And you know why, right?  Investors don’t receive the amounts designated as O/C, nor are they paying for the amounts of O/C when they buy their certificates.  The over collateralization amounts are purely there to absorb first losses, especially those that occur in the first two years that could easily be the result of fraudulent reps and warranties about underwriting standards.  If all loans pay as agreed, the O/C amounts will be returned to the issuer, in this case… GE-WMC.

Now look at the right-hand side of the slide and you’ll see the first bullet… “Higher O/C equals less up-front cash and higher back-end residual,” and that sentence is telling GE’s management that because of the over-collateralization in this deal, GE will receive less cash from selling certificates to investors, but in exchange can expect a larger back-end payout.

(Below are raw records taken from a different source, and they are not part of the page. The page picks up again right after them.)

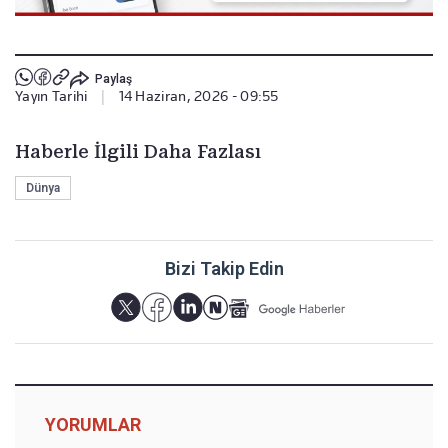
Paylaş
Yayın Tarihi
|
14 Haziran, 2026 - 09:55
Haberle İlgili Daha Fazlası
Dünya
Bizi Takip Edin
YORUMLAR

Just so everyone understands… and this is REALLY IMPORTANT to your education here at Mandelman U...

I realize that on the last slide, you might have noticed indications that millions in cash payments were going here and there, but you’d never be able to figure out much of anything from trying to follow the amounts and arrows on that diagram.

So, I can tell you that in this specific deal there was $46 million in O/C cash, which initially represented 3.25 percent of the deal.  But that doesn’t mean that WMC or GE wrote a check for $46 million.

The $46 million in O/C could be some cash… it could also be generated by some extra loans in the pool.  But, it could also be handled as a claim against excess interest that’s been built into the deal’s assumptions… remember the “assumptions about the future of the loans” from my last article on valuing loans in a pool?  Well, if you change a few assumptions, you’re financials would show some excess interest payments and you could consider those amounts when calculating the amount of O/C as well… get it?  Just lower an assumption about loan prepayments for the pool… or lower the number of expected defaults, or reduce the loss severity associated with defaults… reduce the amount of any of those forecasts and presto… extra cash in the deal that can be classified as O/C.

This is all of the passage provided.